Concerns mount over UN Cybercrime convention draft’s surveillance provisions


The UN Cybercrime Convention is facing intense scrutiny as its sixth session of negotiations unfolds, drawing attention to the implications of the draft treaty’s provisions on global surveillance and data protection. Advocacy organization the Electronic Frontier Foundation (EFF) and its allies are actively engaging in discussions to address concerns arising from the convention’s “zero draft,” which many fear is morphing into a wide-reaching global surveillance agreement rather than a cybercrime treaty.

One of the central issues lies in Article 24, which emphasizes human rights safeguards but confines its application to criminal procedural measures rather than extending to international cooperation. Critics argue that this omission could open the door to human rights abuses in cross-border collaborations. Another point of contention is Article 2, which employs vague terms like “data” and “information,” potentially allowing for the misuse of sensitive personal information. Calls for precise definitions to prevent such risks are growing louder.

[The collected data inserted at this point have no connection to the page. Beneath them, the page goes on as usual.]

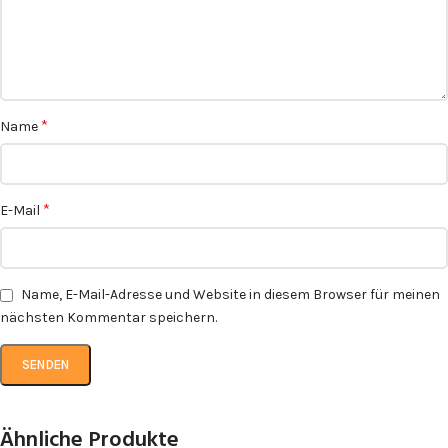
*
Name
*
E-Mail
Name, E-Mail-Adresse und Website in diesem Browser für meinen
nächsten Kommentar speichern.
Ähnliche Produkte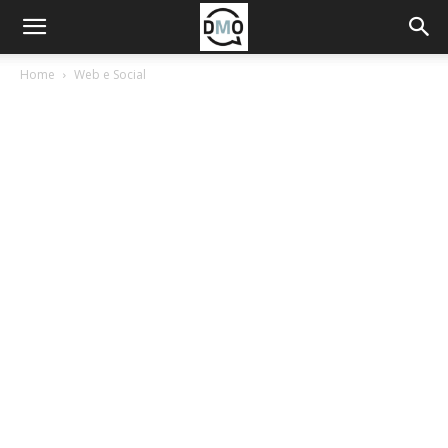
Home
Web e Social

The draft’s scope of international cooperation has also stirred debate. Article 35 broadens cooperation beyond cybercrimes to include any serious offense, raising questions about the adherence to the dual criminality principle. Furthermore, Article 36’s potential for bulk information sharing for data-mining purposes is seen as a potential breach of privacy if not tightly regulated.


Articles 40(1), (3), (4), (6), and (7) have drawn EFF’s attention due to their expansive surveillance powers, lack of safeguards, and potential to compromise privacy. Additionally, concerns are voiced about Articles 40(8) and 47, which could undermine dual criminality and grant unchecked cooperation in offenses covered by the convention, respectively.

The EFF’s analysis underscores the need for clarity, safeguards, and protections in the UN Cybercrime Convention’s draft, particularly as the provisions can impact individual rights and enable government overreach. The outcome of these negotiations will significantly shape the landscape of global cyber governance, emphasizing the importance of multi-stakeholder input and transparency to ensure that privacy and digital rights are preserved in the face of advancing surveillance capabilities.